E nannz’a la Chijesia to amà fa chiazz’e mercate. Amà venne, sanda Necole beneditte. Criste ngijle e nu ‘nderre, Sanda Necole apprrijsse a nu e tutte quande amà cambà. E amà venne robbe, chestume, scarpe, pesce, mmire pan’e pasta…E grane, pepe, rafanijdde e fave de cuezze. E, a la gloria to, amà fa feste. E da lendane, ddò, hann’a venì pellegrine, pegre, bastune e cavaddre. E amà disce pe’ tutte u munne la storie belle to. Pure chidde du ciucce bianche e du ciucce gnore. Tutte amà disce…

Il poeta

Questa silloge, ristampata con il titolo I santi di casa mia, sono il ritratto di un uomo che, senza timori o falsi pudori, affida al lettore come prima aveva fatto con le sue figlie, il lungo racconto di una vita.
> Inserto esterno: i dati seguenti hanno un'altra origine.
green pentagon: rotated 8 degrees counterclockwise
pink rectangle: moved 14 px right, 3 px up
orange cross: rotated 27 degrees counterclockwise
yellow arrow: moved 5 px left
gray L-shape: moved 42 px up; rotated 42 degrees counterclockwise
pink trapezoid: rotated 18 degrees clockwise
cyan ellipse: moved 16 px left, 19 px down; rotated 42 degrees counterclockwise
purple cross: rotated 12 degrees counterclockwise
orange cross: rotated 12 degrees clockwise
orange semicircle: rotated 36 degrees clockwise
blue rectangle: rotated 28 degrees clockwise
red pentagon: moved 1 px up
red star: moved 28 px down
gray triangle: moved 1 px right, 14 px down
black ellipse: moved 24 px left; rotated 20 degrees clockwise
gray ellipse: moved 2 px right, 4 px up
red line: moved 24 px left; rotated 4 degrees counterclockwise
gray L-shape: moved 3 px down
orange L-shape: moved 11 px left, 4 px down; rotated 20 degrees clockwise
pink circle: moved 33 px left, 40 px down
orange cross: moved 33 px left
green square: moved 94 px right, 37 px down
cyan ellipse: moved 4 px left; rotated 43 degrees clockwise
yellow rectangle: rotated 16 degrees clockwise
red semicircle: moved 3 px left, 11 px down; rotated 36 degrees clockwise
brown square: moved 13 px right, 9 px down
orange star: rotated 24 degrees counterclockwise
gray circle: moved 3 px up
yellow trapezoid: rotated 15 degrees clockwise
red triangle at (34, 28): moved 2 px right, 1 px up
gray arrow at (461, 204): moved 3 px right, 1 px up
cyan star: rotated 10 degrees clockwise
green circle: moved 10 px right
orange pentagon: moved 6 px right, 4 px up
Le poesie infatti,  sono la storia di ‘ un povero cristiano’ che intende poesia lirica come narrazione di vicende vissute,  grandi e piccole, di tormenti personali  espressi con un  linguaggio asciutto e antilirico, prelirico, disciolti in immagini di film che lo rasserenano (quelli di Charlie Chaplin, il suo autore e regista preferito di cui ammirava la fine ironia e lo guardo poetico e tenero sulla realtà), di sogni, di  ricordi che si snodano in un trentennio , tra Bari e Matera, città in cui fu  trasferito come direttore di una grossa società  ( v. Cantata per Cristina ne I Santi di casa mia), periodo in cui visse un forzato ‘esilio’ a Matera

Dalle esperienze umane e culturali, di gioie,  di struggenti malinconie consumate in città tra loro antropologicamente, storicamente e culturalmente diverse, Bari e Matera , nasce questo testo nel cui titolo sono già evocati concetti e sentimenti che ispirano il suo canto, i santi – intesi in senso cristiano e laico, quali i Mani, tutori di antica memoria,  e la casa , luogo di affetti, di vincoli stretti, di sorrisi e sofferenze, di memorie in cui ritornare, anche solo con il pensiero per ritrovare la forza e la spinta per andare oltre, per rinvenire il passato e  il vero senso  dell’esistenza  da raccontare  e lasciare come eredità di affetti e di pensiero, alle figlie, ai nipoti, ‘agli uomini di buona volontà”.